Eventually, EMP2 will be used by half of all new Peugeot and Citroën models internationally and will also have a role within alliance partner GM’s vehicles. The platform brings a significant weight reduction, averaging around 70 kg (154 lb), utilizing high-strength steel, composites, and aluminum. Processes will include hot forming, flexible rolling (to facilitate variable material thicknesses), hydroforming, and laser welding.
Increased vehicle efficiencies enabled by the EMP2 architecture will be complemented by use of SCR aftertreatment. “These efforts to achieve a significant reduction in weight and CO2 emissions will deliver an average 22% decline in fuel consumption for EMP2 vehicles,” said Faury.
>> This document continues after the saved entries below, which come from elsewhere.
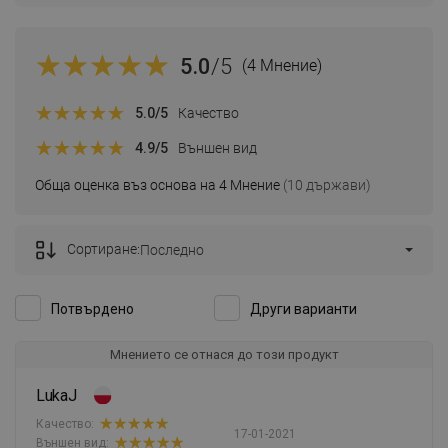
5.0
/5
(4 Мнение)
5.0
/5
Качество
4.9
/5
Външен вид
Обща оценка въз основа на 4 Мнение
(10 държави)
Сортиране:
Последно
Потвърдено
Други варианти
Мнението се отнася до този продукт
LukaJ
Качество:
17-01-2021
Външен вид: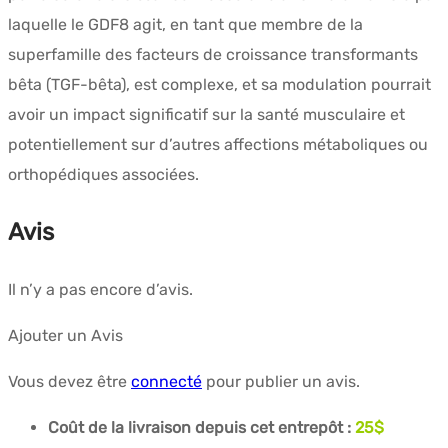
laquelle le GDF8 agit, en tant que membre de la
superfamille des facteurs de croissance transformants
bêta (TGF-bêta), est complexe, et sa modulation pourrait
avoir un impact significatif sur la santé musculaire et
potentiellement sur d’autres affections métaboliques ou
orthopédiques associées.
Avis
Il n’y a pas encore d’avis.
Ajouter un Avis
Vous devez être
connecté
pour publier un avis.
Coût de la livraison depuis cet entrepôt :
25$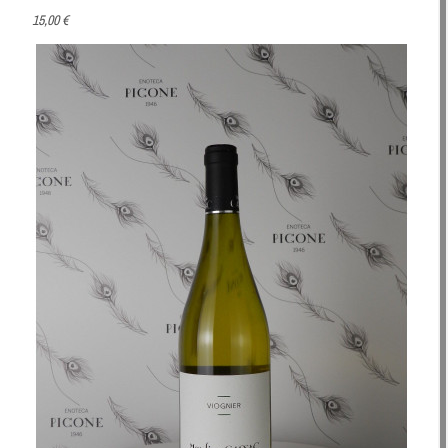
15,00 €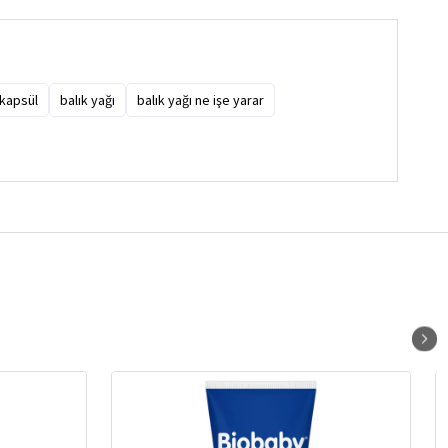
kapsül
balık yağı
balık yağı ne işe yarar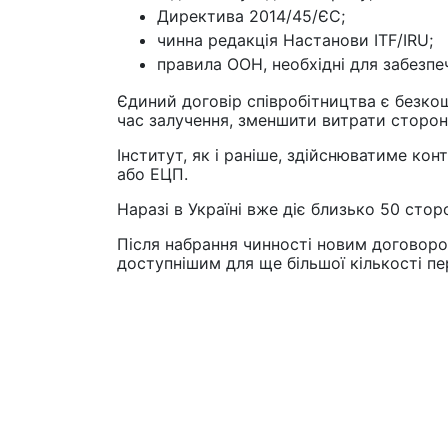
Директива 2014/45/ЄС;
чинна редакція Настанови ITF/IRU;
правила ООН, необхідні для забезпе
Єдиний договір співробітництва є безко
час залучення, зменшити витрати сторонн
Інститут, як і раніше, здійснюватиме ко
або ЕЦП.
Наразі в Україні вже діє близько 50 сто
Після набрання чинності новим договоро
доступнішим для ще більшої кількості пере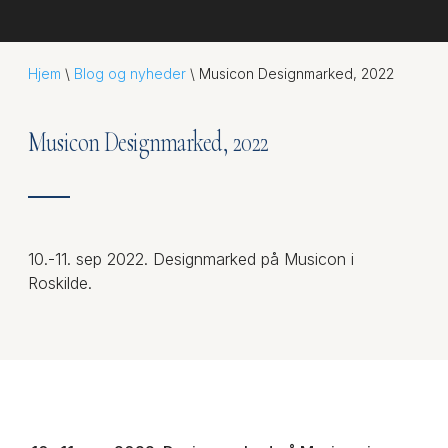
Hjem
\
Blog og nyheder
\
Musicon Designmarked, 2022
Musicon Designmarked, 2022
10.-11. sep 2022. Designmarked på Musicon i
Roskilde.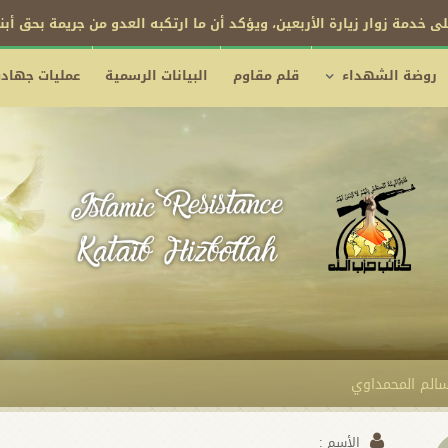
ى خدمة زوار زيارة الأربعين، ويؤكد أن ما ارتكبه العدو من جريمة بحق أب
روضة الشهداء
قلم مقاوم
البيانات الرسمية
عمليات جهادي
الم المحمداوي
الأسم :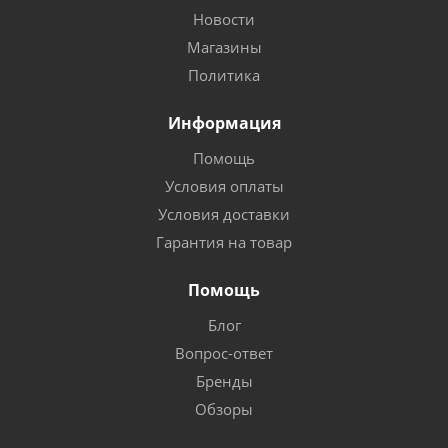
Новости
Магазины
Политика
Информация
Помощь
Условия оплаты
Условия доставки
Гарантия на товар
Помощь
Блог
Вопрос-ответ
Бренды
Обзоры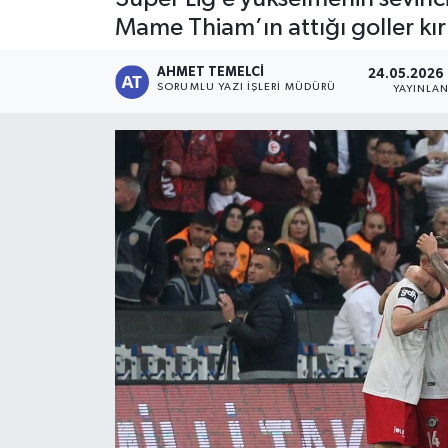
Mame Thiam’ın attığı goller kırm
AHMET TEMELCI
24.05.2026 
SORUMLU YAZI İŞLERI MÜDÜRÜ
YAYINLA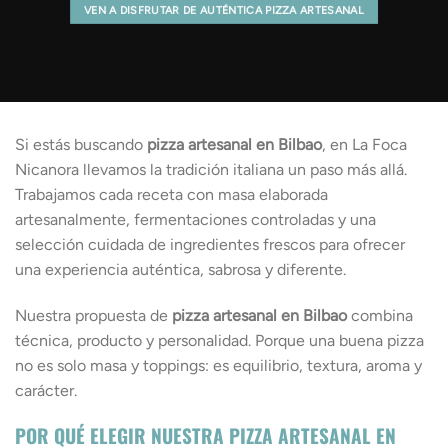
VEN A DISFRUTAR DE AUTÉNTICA PIZZA ARTESANAL
Si estás buscando
pizza artesanal en Bilbao
, en La Foca
Nicanora llevamos la tradición italiana un paso más allá.
Trabajamos cada receta con masa elaborada
artesanalmente, fermentaciones controladas y una
selección cuidada de ingredientes frescos para ofrecer
una experiencia auténtica, sabrosa y diferente.
Nuestra propuesta de
pizza artesanal en Bilbao
combina
técnica, producto y personalidad. Porque una buena pizza
no es solo masa y toppings: es equilibrio, textura, aroma y
carácter.
POR QUÉ ELEGIR NUESTRA PIZZA ARTESANAL EN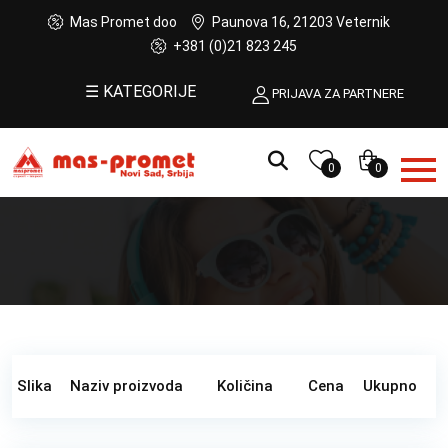
Mas Promet doo
Paunova 16, 21203 Veternik
+381 (0)21 823 245
☰ KATEGORIJE
PRIJAVA ZA PARTNERE
0
0
Slika
Naziv proizvoda
Količina
Cena
Ukupno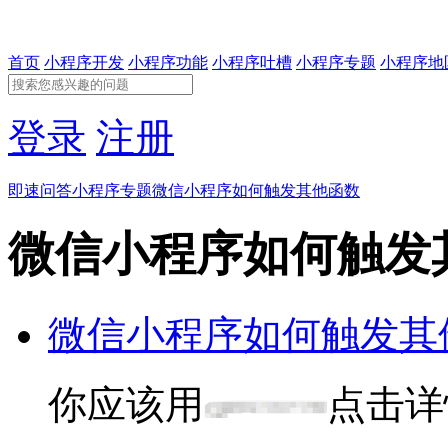
首页
小程序开发
小程序功能
小程序吐槽
小程序专题
小程序地
登录
注册
即速问答
小程序专题
微信小程序如何触发其他函数
微信小程序如何触发
微信小程序如何触发其
你应该用
点击详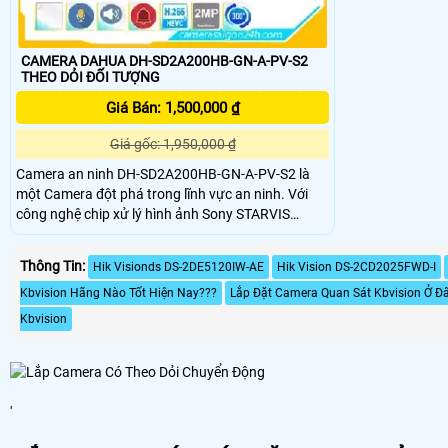
CAMERA DAHUA DH-SD2A200HB-GN-A-PV-S2
THEO DỎI ĐỐI TƯỢNG
Giá Bán: 1,500,000 ₫
Giá gốc: 1,950,000 ₫
Camera an ninh DH-SD2A200HB-GN-A-PV-S2 là
một Camera đột phá trong lĩnh vực an ninh. Với
công nghệ chip xử lý hình ảnh Sony STARVIS
CMOS, camera này mang đến cho người dùng
chất lượng hình ảnh sắc nét và chân thực. Đặc
Thông Tin:
Hik Visionds DS-2DE5120IW-AE
Hik Vision DS-2CD2025FWD-I
biệt, khả năng xem ban đêm Full Color trong
khoảng cách 30m là điểm nhấn đáng chú ý của
Kbvision Hãng Nào Tốt Hiện Nay???
Lắp Đặt Camera Quan Sát Kbvision Ở Đâ
Camera này
Kbvision
'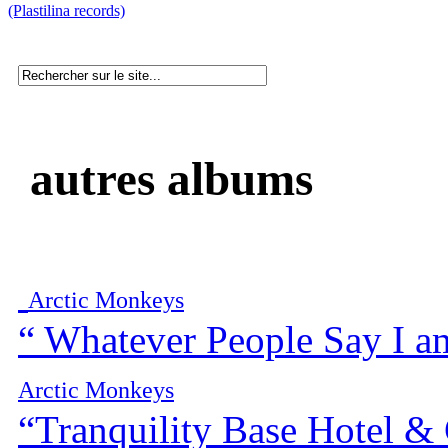
(Plastilina records)
autres albums
Arctic Monkeys
“ Whatever People Say I am
Arctic Monkeys
“Tranquility Base Hotel &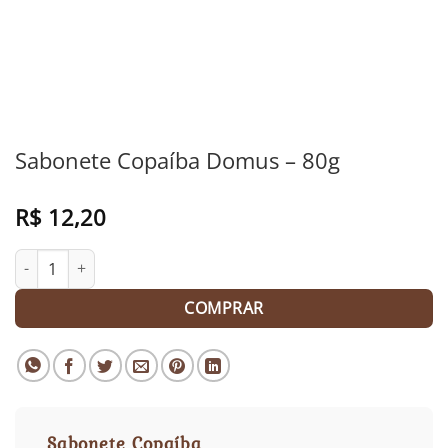
Sabonete Copaíba Domus – 80g
R$
12,20
Sabonete Copaíba Domus - 80g quantidade
COMPRAR
Sabonete Copaíba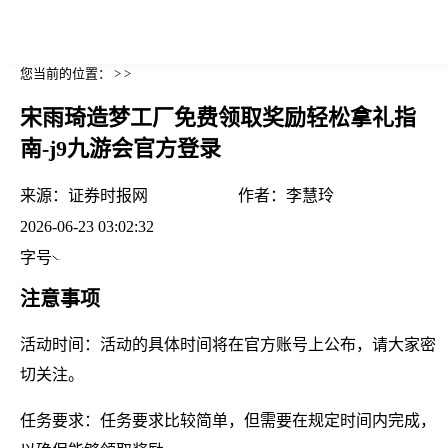
您当前的位置： > >
宋雨琦造梦工厂免费领取奖励轻松拿礼指
南-j9九游会官方登录
来源：
证券时报网
作者：
李慧玲
2026-06-23 03:02:32
字号
注意事项
活动时间：活动的具体时间将在官方账号上公布，请大家密
切关注。
任务要求：任务要求比较简单，但需要在规定时间内完成，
These will be in the C and D vehicle segments.
Technologies that will be part of the EMP2 picture will include motorized brake calipers; electric power steering (EPS) with city-park facility; isolated engine cradles to cut running noise; ESP compatible with other electronic safety chassis assistance; quieter bearings; and facia-mounted cooling, which will also feature off-center cooling for the turbocharger.
Styling will also benefit from the new platform, with shorter front overhangs achieved via a compact front module, with the center of the wheels moved forward to aid the use of larger wheels. Floor and ride height will be lowered by as much as 20 mm (0.80 in) and under-hood space better packaged.
PSA has revealed further technologies that it is developing including a light city EV with a power consumption level of 85 W·h/km; a plug-in hybrid that would undertake most travel in zero-emission mode; and a new exhaust gas recirculation system.